Although the spread of the coronavirus has made the threat China poses to the United States a front-burner topic, the rise of the Asian superpower has been something both U.S. Navy and Marine Corps have been evaluating for quite some time.
LaGrone told Huntsville, AL radio WVNN’s “The Jeff Poor Show” on Tuesday that the Marine Corps was undergoing a transition to make it more suited for a potential conflict against China.
“China is pretty much what’s on everybody’s mind right now as far as the Marine Corps goes,” LaGrone said. “That story — we’ve covered that a lot at USNI News, the Marines’ shift from ostensibly a second ground army during Iraq and Afghanistan to something that’s more mobile. The military likes to use the term ‘expeditionary,’ which is kind of short-hand for being able to go to faraway places with little notice and support yourself logistically.”

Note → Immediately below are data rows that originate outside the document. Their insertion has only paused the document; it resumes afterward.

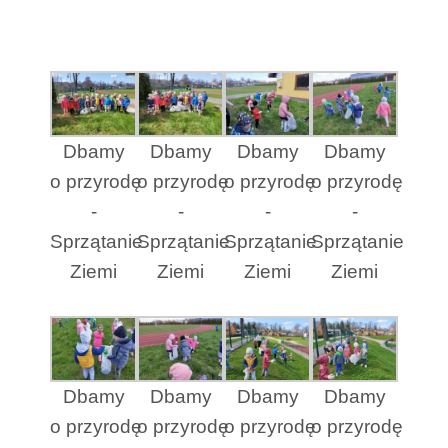
Dbamy
Dbamy
Dbamy
Dbamy
o przyrodę
o przyrodę
o przyrodę
o przyrodę
-
-
-
-
Sprzątanie
Sprzątanie
Sprzątanie
Sprzątanie
Ziemi
Ziemi
Ziemi
Ziemi
Dbamy
Dbamy
Dbamy
Dbamy
o przyrodę
o przyrodę
o przyrodę
o przyrodę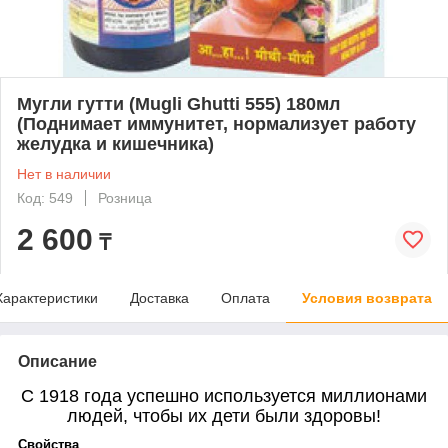
Мугли гутти (Mugli Ghutti 555) 180мл
(Поднимает иммунитет, нормализует работу
желудка и кишечника)
Нет в наличии
Код: 549
Розница
2 600
₸
Характеристики
Доставка
Оплата
Условия возврата
Описание
С 1918 года успешно используется миллионами
людей, чтобы их дети были здоровы!
Свойства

“That resulted in some relatively extreme moves by the Marine Corps, or what some people would say were extreme moves by the Marine Corps — like they’re going to get rid of their tank division and most of their mobile artillery, and they’re routing money that they had from those programs into anti-ship missiles that can fire from a shore, orienting themselves around a new World War II-style island-hopping campaign — move throughout different places throughout the South Pacific to keep an adversary like China on their toes,” he continued.
The same applied to the U.S. Navy, as well as it embarks upon an overhaul.
“As far as the Navy goes, that’s something the Navy is thinking about all the time,” LaGrone added. “I think everything the Navy is moving toward in the future — they’re getting ready to buy a whole new generation of aircraft, and a whole new generation of ships, and a whole new generation of submarines. And they’re really starting to zero-in on what China potentially has to offer as a threat, both with their equipment and the geography they have to overcome. China is very much on everybody’s mind.”